Nei giorni scorsi il controspionaggio tedesco ha messo la classe politica e amministrativa in guardia dal capo del dipartimento per le relazioni internazionali del Partito comunista. Che di recente è stato in visita in Italia, dove invece…
Il controspionaggio tedesco ha messo in guardia il Paese, in particolare politici, funzionari e industriali: il dipartimento per le relazioni internazionali del Partito comunista cinese “agisce di fatto come servizio di intelligence della Repubblica popolare cinese”. È quanto si legge in una nota dell’Ufficio federale per la protezione della Costituzione (Bundesamt für Verfassungsschutz, BfV).

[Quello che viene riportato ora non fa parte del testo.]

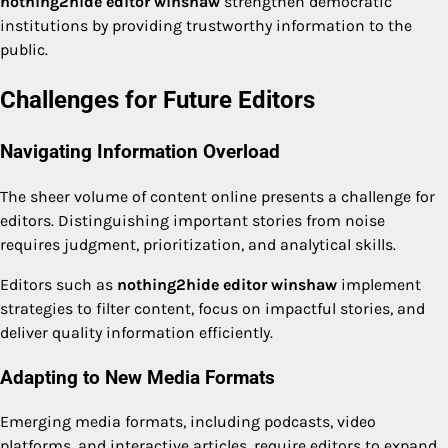
nothing2hide editor winshaw
strengthen democratic
institutions by providing trustworthy information to the
public.
Challenges for Future Editors
Navigating Information Overload
The sheer volume of content online presents a challenge for
editors. Distinguishing important stories from noise
requires judgment, prioritization, and analytical skills.
Editors such as
nothing2hide editor winshaw
implement
strategies to filter content, focus on impactful stories, and
deliver quality information efficiently.
Adapting to New Media Formats
Emerging media formats, including podcasts, video
platforms, and interactive articles, require editors to expand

Si tratta, come già ricordato su queste pagine, del dipartimento guidato da Liu Jianchao, che un mese fa era stato in Italia per incontrare la politica e le imprese italiane, per parlare di commercio e politica, in particolare del memorandum d’intesa sulla Via della Seta. Parlando di “fiducia” aveva auspicato che il governo Meloni faccia la scelta “corretta” sul rinnovo dell’accordo che invece l’esecutivo sembra deciso a evitare. A Roma aveva incontrato Ignazio La Russa, presidente del Senato e seconda carica dello Stato, Antonio Tajani, vicepresidente del Consiglio e ministro degli Esteri, Massimo D’Alema, già presidente del Consiglio, Elly Schlein, segretaria del Partito democratico, i rappresentanti della galassia comunista italiana e l’associazione parlamentare di amicizia Italia-Cina. A Milano, invece, aveva partecipato a un evento dell’Italy China Council Foundation.
Nel suo tour europeo Liu aveva fatto tappa anche in Irlanda e Regno Unito. A differenza di quanto accaduto in Italia, il suo arrivo a Londra era stato anticipato dalla lettera di un gruppo bipartisan di deputati al primo ministro Rishi Sunak con la richiesta di riconsiderare la possibilità di rilasciare il visto. La motivazione era un report dell’organizzazione Safeguard Defenders secondo cui Liu, in qualità di direttore dell’Ufficio per la cooperazione internazionale della Commissione centrale per l’ispezione della disciplina del Partito comunista cinese, aveva il comando diretto e la responsabilità di migliaia di operazioni internazionali di “recupero” di dissidenti.
Ma anche senza la nota dell’intelligence tedesca o il report di Safeguard Defenders, il lavoro del dipartimento poteva essere noto. L’ex direttore Song Tao, che oggi guida l’Ufficio Taiwan del Consiglio di Stato cinese, lo aveva come uno strumento di “scambi e cooperazione con i partiti politici stranieri” per “influenzare gli atteggiamenti e le politiche degli altri verso la Cina, e far sì che gli altri comprendano, rispettino e approvino i nostri valori e le nostre politiche”. Ossia uno strumento di influenza.
Letta in controluce, questa vicenda sembra suggerire che mentre il governo sta consolidando la consapevolezza di ciò che la Cina rappresenta sia come opportunità sia come rischi, la burocrazia italiana – gli apparati sicurezza e la diplomazia, per citare due esempi – riflette ancora il tradizionale approccio nostrano, dialogante ai limiti del naïf, che rischia di lasciare il Paese a un guado poco consigliabile, tanto meno mentre si avvicina il termine per la decisione sul rinnovo del memorandum d’intesa sulla Via della Seta: né business né sicurezza nazionale.